Backends are simpler — ori_eval and ori_arc handle fewer expression variants, reducing code and bug surface
Type-level enforcement — CanExpr physically cannot represent sugar, so backends can’t accidentally miss a case
Single point of truth — desugaring logic lives in one place (ori_canon/src/desugar/), not duplicated across backends
Testing is focused — each backend tests core semantics, not sugar-to-core translation
Better error messages — because the type checker sees the sugared AST, errors reference named arguments, template syntax, and spreads that the user actually wrote, rather than the desugared equivalents they never see

Prior Art

Language	Approach
Haskell/GHC	Progressive desugaring: source → Core (eliminates do-notation, list comprehensions, where-clauses) → STG → Cmm. Each IR level is simpler than the last.

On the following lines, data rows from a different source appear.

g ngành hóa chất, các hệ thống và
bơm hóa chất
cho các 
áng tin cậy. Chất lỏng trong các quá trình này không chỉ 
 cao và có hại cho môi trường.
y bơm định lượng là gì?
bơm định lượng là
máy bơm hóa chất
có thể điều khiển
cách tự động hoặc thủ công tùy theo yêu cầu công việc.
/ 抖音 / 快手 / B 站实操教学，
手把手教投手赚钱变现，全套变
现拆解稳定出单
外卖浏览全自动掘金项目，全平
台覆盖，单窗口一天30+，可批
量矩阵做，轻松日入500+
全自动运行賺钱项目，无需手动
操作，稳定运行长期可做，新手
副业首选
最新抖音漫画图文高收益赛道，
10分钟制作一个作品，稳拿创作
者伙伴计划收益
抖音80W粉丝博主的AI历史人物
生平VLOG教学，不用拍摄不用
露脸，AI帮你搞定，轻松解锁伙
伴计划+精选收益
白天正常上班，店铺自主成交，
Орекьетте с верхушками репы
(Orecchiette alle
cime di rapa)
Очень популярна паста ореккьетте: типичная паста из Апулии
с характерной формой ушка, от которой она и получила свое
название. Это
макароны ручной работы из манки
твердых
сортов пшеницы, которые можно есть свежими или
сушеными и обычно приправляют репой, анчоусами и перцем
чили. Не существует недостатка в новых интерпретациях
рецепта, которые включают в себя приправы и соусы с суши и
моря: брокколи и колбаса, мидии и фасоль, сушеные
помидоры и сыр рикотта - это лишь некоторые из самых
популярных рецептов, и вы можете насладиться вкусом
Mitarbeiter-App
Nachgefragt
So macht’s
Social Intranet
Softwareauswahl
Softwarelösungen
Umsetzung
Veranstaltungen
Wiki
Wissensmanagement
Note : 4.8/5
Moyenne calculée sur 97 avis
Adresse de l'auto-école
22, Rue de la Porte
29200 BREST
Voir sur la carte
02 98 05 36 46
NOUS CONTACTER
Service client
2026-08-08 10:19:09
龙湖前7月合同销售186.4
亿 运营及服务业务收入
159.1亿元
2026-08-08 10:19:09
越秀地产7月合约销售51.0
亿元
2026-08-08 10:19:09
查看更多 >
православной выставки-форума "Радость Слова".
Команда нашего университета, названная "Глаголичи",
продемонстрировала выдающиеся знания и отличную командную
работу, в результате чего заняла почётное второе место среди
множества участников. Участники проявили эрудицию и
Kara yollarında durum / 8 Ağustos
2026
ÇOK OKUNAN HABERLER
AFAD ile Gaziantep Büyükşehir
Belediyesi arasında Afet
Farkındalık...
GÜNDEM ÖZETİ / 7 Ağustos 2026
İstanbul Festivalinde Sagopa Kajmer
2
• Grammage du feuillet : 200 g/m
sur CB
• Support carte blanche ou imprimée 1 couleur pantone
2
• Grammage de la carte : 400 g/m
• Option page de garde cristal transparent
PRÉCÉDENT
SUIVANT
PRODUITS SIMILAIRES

Rust	HIR desugars `for` loops, `?` operator, `async`/`await`. MIR desugars further (drops, pattern matching). Two-stage approach.
Roc	`ast::Expr` → `can::Expr` eliminates string interpolation, record updates, `when` sugar. Similar to Ori’s single-phase approach.
Elm	`Source` → `Canonical` eliminates ports, effects, operators. Decision trees added in `Optimized` phase.
Scala	`for`-comprehensions desugar to `flatMap`/`map`/`filter` chains before type checking — the classic “desugar early” approach.